I went through a period where my thoughts were so powerful that I was having frequent panic attacks. There I was, breathless, sweating and crying, all because I had catastrophised a minor road block, into a ‘my life is over’ situation.
It wasn’t until I had a reasonably good week and out of nowhere, I became panicked that I realised that distress and discomfort was temporary. So, I went through the motions and after I had calmed, I had this moment of realisation, that I was okay, my life wasn’t ending, I would get over this.
“This too shall pass”
And once I realised this, I understood the power of the human mind, the incredibly strong, controlling power of the human mind.
So next time you’re down in the dumps, feeling as though there is no other possibility, ask yourself, are there other ways to look at this? Or am I too caught up with emotion at the moment to make an accurate judgement?
“The right support is essential”
I have been blessed with some extremely caring friends and family, and whilst they have offered me their unconditional love and support, I unfortunately took advantage of that in certain situations.
I denied that I was really unwell, I thought I was just doing what all friends do, you talk to each other about the highs and lows of life.
But after a falling out with a close friend, I realised, I had been relying on her support far too much. It was then that I started to see my psychologist again regularly, getting the right support I needed.
Yes, it’s perfectly normal to discuss problems with your friends and family, but not at the expense of the relationship.
Whatever you’re going through at the moment, an illness, an addiction, or the loss of a loved one, keep those close to you updated, but make sure you’re seeking the right support for you.
“Self-love and compassion is of the utmost importance”
I only recently discovered the importance of self-love and compassion, I had low self-esteem, I was stuck in cycle of depression and anxiety, and I couldn’t work out where I was going wrong.
My psychologist then pointed out to me, the idea of self-compassion. When I became aware of how I was speaking to myself on a daily basis, it was no wonder I was stuck.
Every now and then, try and check in with your internal voice, would you speak that way to a close friend or family member? And what are you doing for you, that you enjoy and makes you feel good?
“It’s about the journey, not the destination”
As cliché as it sounds, it couldn’t be more accurate, and it’s still something I have to remind myself.

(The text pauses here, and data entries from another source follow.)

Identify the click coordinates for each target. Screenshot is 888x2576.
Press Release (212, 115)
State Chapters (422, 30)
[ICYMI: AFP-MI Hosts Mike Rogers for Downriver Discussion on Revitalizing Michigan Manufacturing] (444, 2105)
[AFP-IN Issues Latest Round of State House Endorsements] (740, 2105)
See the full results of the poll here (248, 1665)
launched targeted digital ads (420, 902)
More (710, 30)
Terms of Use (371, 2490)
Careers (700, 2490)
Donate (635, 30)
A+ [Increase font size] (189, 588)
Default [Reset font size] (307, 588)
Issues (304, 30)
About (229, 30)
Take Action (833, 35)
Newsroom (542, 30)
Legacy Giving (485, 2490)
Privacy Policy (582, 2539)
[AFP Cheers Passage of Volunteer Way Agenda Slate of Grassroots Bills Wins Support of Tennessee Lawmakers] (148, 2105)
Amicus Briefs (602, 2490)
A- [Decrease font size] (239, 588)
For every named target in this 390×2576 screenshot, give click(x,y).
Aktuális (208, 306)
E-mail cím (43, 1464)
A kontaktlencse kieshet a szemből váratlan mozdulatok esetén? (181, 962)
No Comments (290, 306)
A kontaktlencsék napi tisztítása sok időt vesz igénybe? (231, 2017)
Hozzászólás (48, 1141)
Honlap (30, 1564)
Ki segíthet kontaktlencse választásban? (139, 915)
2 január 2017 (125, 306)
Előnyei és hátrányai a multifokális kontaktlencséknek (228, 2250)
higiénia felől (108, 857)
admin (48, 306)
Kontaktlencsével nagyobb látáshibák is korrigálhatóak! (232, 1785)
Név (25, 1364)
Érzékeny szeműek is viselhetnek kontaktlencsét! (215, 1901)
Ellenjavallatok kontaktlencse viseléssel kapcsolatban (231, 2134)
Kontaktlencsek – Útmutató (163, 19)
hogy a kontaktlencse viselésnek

I was constantly telling myself, ‘When I get this sorted I’ll feel good again... Once this happens I’ll be right.’ I was constantly striving to attain the destination, leaving me in a cycle of constant anxiety. But I’ve now learnt, there is always going to be something, something to learn, something to do.
A couple of key practices that have bettered me in living in the now are meditation and gratitude practices.
Meditation is an excellent tool to help clear the mind, and focus on the present, and today it is more accessible than ever, there are countless apps – Smiling Mind, Calm, 1 Giant Mind just to name a few, and then there’s an abundance of meditation classes.
Showing gratitude can be as simple as reflecting at the end of the day on a couple of things you’re grateful for. For me, I use a journal to clear my thoughts and show gratitude. You can read more about that in my Coping Toolkit article The Practice of Gratitude.
If you’ve never done either, give them a go and see how you feel afterwards.
While a lot of these lessons may seem like common sense, I believe it’s not until faced with adversity that you truly understand the meaning of each of these. At one point or another, we will all face adversity, some of us more than others.
So, if you or someone you know is going through a difficult time, remember, from adversity, can come growth.